We’re good friends. I was going to LA for a show, we’d been chatting on the internet, and I just had this really strong intuitive feeling that she and I were going to connect. She came to my show and we sat down and talked for so long. I was like, “I love you,” and she was like, “I love you so much, how were we not connected?” I love that she is so fierce and unapologetic about who she is. She is an inspiration to me.
We did a photo shoot the other night and we drank a bunch of wine and got super high and it was so fun. We had such a good time. She’s not afraid, in photo shoots she’s just like doing poses, and I’m kind of awkward and laughing, and she’s like ,“Come on, girl! This is what you do!” She’s very confident. I love that, she’s teaching me a lot.

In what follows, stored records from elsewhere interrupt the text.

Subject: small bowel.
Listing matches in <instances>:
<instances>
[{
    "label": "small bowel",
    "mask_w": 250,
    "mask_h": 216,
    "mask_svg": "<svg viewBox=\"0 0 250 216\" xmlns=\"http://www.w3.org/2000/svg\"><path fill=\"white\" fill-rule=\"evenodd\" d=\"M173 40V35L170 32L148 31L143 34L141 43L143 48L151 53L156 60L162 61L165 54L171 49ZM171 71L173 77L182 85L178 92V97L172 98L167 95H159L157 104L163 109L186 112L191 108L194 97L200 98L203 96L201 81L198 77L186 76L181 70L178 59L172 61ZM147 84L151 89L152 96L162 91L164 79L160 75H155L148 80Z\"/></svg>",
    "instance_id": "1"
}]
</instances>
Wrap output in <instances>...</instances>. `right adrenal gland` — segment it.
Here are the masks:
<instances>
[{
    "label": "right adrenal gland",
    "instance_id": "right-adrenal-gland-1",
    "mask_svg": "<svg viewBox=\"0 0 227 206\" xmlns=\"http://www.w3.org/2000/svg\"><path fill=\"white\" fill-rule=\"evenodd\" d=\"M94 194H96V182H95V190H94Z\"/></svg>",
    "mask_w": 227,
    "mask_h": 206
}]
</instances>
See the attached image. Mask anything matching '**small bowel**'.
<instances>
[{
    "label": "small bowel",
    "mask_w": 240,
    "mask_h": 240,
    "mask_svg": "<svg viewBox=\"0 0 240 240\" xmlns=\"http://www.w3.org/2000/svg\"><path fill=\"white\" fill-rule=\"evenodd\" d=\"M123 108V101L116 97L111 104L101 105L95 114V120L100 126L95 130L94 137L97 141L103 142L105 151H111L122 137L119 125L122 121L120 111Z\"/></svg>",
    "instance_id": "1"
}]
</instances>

I have found that quite often strong women, especially in music, can illicit a response from people who aren’t used to strong women that can often turn into shit-talking.

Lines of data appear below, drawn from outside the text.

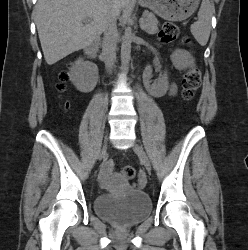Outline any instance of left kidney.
<instances>
[{"label": "left kidney", "instance_id": "obj_1", "mask_svg": "<svg viewBox=\"0 0 248 250\" xmlns=\"http://www.w3.org/2000/svg\"><path fill=\"white\" fill-rule=\"evenodd\" d=\"M158 86L160 87L161 91H166L168 88V78L167 76L163 77L160 81H158Z\"/></svg>", "mask_w": 248, "mask_h": 250}]
</instances>
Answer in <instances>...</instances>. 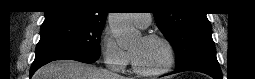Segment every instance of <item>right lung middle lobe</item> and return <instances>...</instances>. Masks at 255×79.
Masks as SVG:
<instances>
[{
	"instance_id": "1",
	"label": "right lung middle lobe",
	"mask_w": 255,
	"mask_h": 79,
	"mask_svg": "<svg viewBox=\"0 0 255 79\" xmlns=\"http://www.w3.org/2000/svg\"><path fill=\"white\" fill-rule=\"evenodd\" d=\"M104 25L67 20L46 21L40 30L36 57L53 53H67L99 58L100 35Z\"/></svg>"
}]
</instances>
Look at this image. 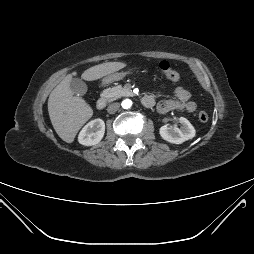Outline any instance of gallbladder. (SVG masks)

Jealousy, fear, feeling inferior. So many things. She’s the best. Her live performance is mind blowing. Have you her live?

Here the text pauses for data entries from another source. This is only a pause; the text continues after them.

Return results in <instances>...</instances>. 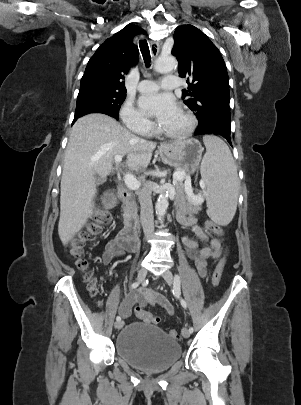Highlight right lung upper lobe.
I'll list each match as a JSON object with an SVG mask.
<instances>
[{
	"label": "right lung upper lobe",
	"mask_w": 301,
	"mask_h": 405,
	"mask_svg": "<svg viewBox=\"0 0 301 405\" xmlns=\"http://www.w3.org/2000/svg\"><path fill=\"white\" fill-rule=\"evenodd\" d=\"M145 34L136 26H126L107 39L89 60L81 79L79 94L85 92L126 93L124 76L138 58L133 37Z\"/></svg>",
	"instance_id": "right-lung-upper-lobe-1"
}]
</instances>
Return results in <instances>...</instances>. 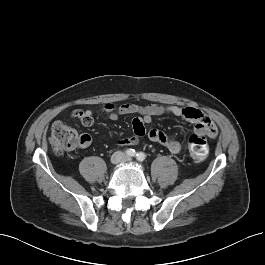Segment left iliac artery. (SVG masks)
Returning a JSON list of instances; mask_svg holds the SVG:
<instances>
[{
    "label": "left iliac artery",
    "instance_id": "obj_1",
    "mask_svg": "<svg viewBox=\"0 0 265 265\" xmlns=\"http://www.w3.org/2000/svg\"><path fill=\"white\" fill-rule=\"evenodd\" d=\"M136 158L138 161L142 162L145 160V154L143 152H139V153H137Z\"/></svg>",
    "mask_w": 265,
    "mask_h": 265
}]
</instances>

Yeah, I saw her open for Refused last year. It was great. I’m excited to see you guys all play together.
Heather and her band are awesome people, and I think we are going to have a great time. And I think it’s awesome for younger women to see two women tour together, because a lot of the time it is this very competitive thing, “Oh, can’t be on the same bill as this person because it’s another girl.” But it’s like, “No! We can do whatever the fuck we want!” We can make it work and it can be awesome. We’re not in competition, we’re both awesome. We’re co-headlining a tour, it’s going to be tight. We can just relax and have a good time, we don’t have to fucking argue and compete and be insecure. We love each other and are supportive of each other. “You’re a badass!” “And you’re a badass, too!” It’s gonna be awesome to get to see Wax Idols play every night.
We need a shift in perspective, that’s all it is. I was bullied really badly by women growing up, so I was really sensitive, quiet, didn’t really have much of a backbone because it was just the way I was raised. I was raised in a setting where I was told how to be and what to do and what to think. I was really sweet and I’d hang out with these fucking mean girls that would put me down. Believe me, it sucked. It made me feel really shitty about myself.
It all comes down to being an adult now and having control over my life. I can make it something beautiful; I don’t have to blame anybody and I don’t have to live in self-pity. Let’s make something that we want to make. Make something beautiful, stop making excuses.
Right, and those experiences have made us who we are in many ways, and I know that there is a lot of creativity and a lot of good things that have come out of my shitty experiences. That’s what we all try and hope to do – to take our shitty experiences and make them into something that’s positive and beautiful.
Even when you talk about the self as being dark and ugly, if you can express that and share it with people, they will find something comfort in it.
I’m always discovering new things, and that’s the cool thing about life. Even our pain, everything we go through, it’s all a beautiful journey that we should be thankful for. The healing process is beautiful. Going on that journey has been awesome for me, and I wouldn’t take any of my bad experiences back. Sometimes I struggle and I wish I didn’t, but ultimately our paths are all beautiful and amazing and we should be grateful for them and enjoy that healing process, because once you get there and arrive at the place you were looking for, it’s so rewarding. I read and listen to a lot of Osho, and he talks about how none of your emotions are bad – embrace them, whatever you are feeling. If you are feeling sad, sadness gives you depth. Embrace what you are feeling and don’t be afraid of it – the more you push it away, the worse it is going to get for you. If you embrace whatever you are feeling at the time, and sit with it and let it be what it is, it is going to be easier for you and it’s going to help you understand something about yourself and the world as a whole. We’re all connected, you know? We all affect each other. People who don’t think they affect others are ignorant. Every choice we make, the way we treat each other, affects everyone around us, we’re all connected, and that’s true.